In anticipation of the gifts that are assuredly to come, the relaxation, the nervous system's polarization, the heart's emancipation, we, after a week in Nicanation, have finally arrived. Letting go of time-framed reality that is our life in the You Ess off Aaaaa, we're settling into the Caribbean's Ocean song and rhythms of the heart's way.
Our loves that we have not left behind but carry on our journey, we bid you well and send you deep, warm messages to add to the fires in your hearth, to add to the winter light, to suffuse your home with delight and pleasure in the moment's glory. This warmth that we share with you would be nurtured even further by photos of the aquamarine wavetops backlit by sunrise on the Caribbean, but alas, we still haven't mastered the GoPro download process, so, technologically challenged, we proceed with courage and the written word sans image.
Here we are on Corn a week after the infamous sloshing, puking, 8 hour Capt.
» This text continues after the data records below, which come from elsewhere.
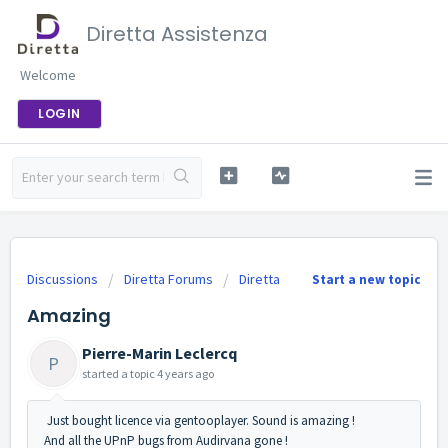
Diretta Assistenza
Welcome
LOGIN
Discussions
Diretta Forums
Diretta
Start a new topic
Amazing
Pierre-Marin Leclercq
P
started a topic
4 years ago
Just bought licence via gentooplayer. Sound is amazing !
And all the UPnP bugs from Audirvana gone !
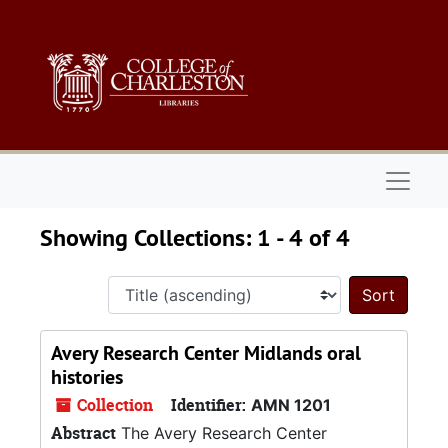
Skip to main content
Skip to search results
Naviga
Showing Collections: 1 - 4 of 4
Sort 
Avery Research Center Midlands oral
histories
Collection
Identifier:
AMN 1201
Abstract
The Avery Research Center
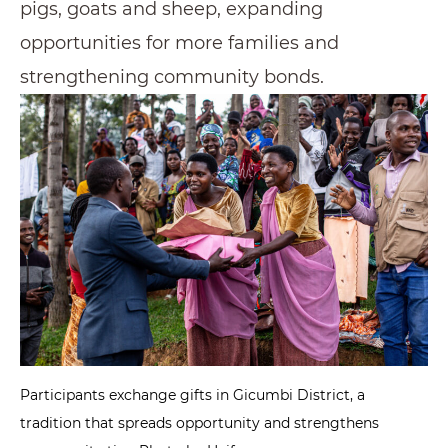
pigs, goats and sheep, expanding
opportunities for more families and
strengthening community bonds.
Participants exchange gifts in Gicumbi District, a
tradition that spreads opportunity and strengthens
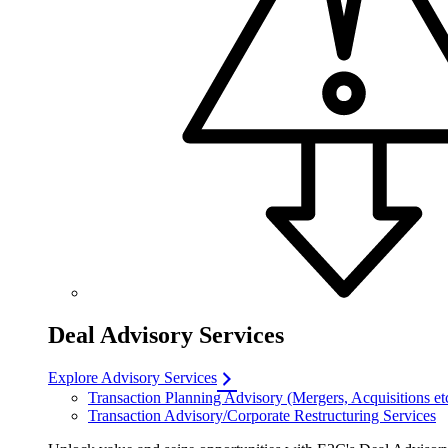
Deal Advisory Services
Explore Advisory Services
Transaction Planning Advisory (Mergers, Acquisitions et
Transaction Advisory/Corporate Restructuring Services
D adventure, and todo es tranquilo. Even better. Todo es perfectamente tranquilo porque estamos viviendo en la pura vida de una lugar bien confortable. We now sit listening to the songs of the ocean: the surf thunder, the wind shriek and whisper (variably, subjectively), the sun mutedly set before the luna nubilely rises and moans of her undying love for the stars. Our bare feet fall and rise softly on coral crushed into the finest grains of sand by the inexorable surf.
Beisbol! Batter up! 20 Cordobas for the blaring reggae beat, the beer, the empanadas, the full-voiced, Jamaican-sounding patois hurled at the umpire from the batter's mother at the top row of the stands. Taxis using wolf-whistle horns to solicit 75 cent fares to anywhere on the island, this island
where lobster can be found at any little dive, hole-in-the-wall restaurante, but broccoli is unknown. This island where five bucks will buy a meal that we couldn't finish, but not for lack of trying due to its deliciousness.
The rhythm here is unexpectedly Conway Twitty although the teenage girls are undistinguishable from the insouciant, you-don't-exist-to-me adolescents to be found anywhere else even though they were born here. There is some sort of undecodable message passed along waves unknown and unavailable to adults that somehow made its way even to this tiny 3.8 square mile piece of volcanic rock topped by tropical plants before being uncovered by Conde Nast and Lonely Planet.
Watching the Ducks game here will require an act of God, a satellite dish, and a military escort, but we are off to do our best. Go Ducks! And avoid the jellyfish!